───── The data ─────
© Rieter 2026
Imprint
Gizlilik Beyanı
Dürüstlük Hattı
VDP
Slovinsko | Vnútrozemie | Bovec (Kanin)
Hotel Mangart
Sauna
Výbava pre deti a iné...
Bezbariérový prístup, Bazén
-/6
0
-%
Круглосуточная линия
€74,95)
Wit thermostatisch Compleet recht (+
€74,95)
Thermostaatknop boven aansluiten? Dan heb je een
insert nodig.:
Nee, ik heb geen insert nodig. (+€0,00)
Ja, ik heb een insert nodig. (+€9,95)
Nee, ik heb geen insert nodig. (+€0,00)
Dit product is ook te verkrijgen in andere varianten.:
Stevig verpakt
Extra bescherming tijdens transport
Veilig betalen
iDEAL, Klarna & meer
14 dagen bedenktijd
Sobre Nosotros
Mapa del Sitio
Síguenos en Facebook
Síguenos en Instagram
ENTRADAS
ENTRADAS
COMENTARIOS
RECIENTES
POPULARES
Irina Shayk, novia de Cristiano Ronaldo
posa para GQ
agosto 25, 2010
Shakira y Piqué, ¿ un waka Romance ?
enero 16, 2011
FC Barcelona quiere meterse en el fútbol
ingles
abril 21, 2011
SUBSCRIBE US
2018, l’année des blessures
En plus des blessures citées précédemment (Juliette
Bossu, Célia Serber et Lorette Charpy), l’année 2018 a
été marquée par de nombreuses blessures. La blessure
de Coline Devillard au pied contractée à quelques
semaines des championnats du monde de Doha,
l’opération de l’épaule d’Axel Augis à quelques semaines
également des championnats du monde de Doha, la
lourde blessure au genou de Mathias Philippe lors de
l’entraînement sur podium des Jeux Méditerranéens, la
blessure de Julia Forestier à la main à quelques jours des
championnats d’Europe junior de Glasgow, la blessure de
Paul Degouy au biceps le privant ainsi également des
─────
• What is expected: Scan the entries for the word "monde". Report each line that has it.

• Your response:
semaines des championnats du monde de Doha,
également des championnats du monde de Doha, la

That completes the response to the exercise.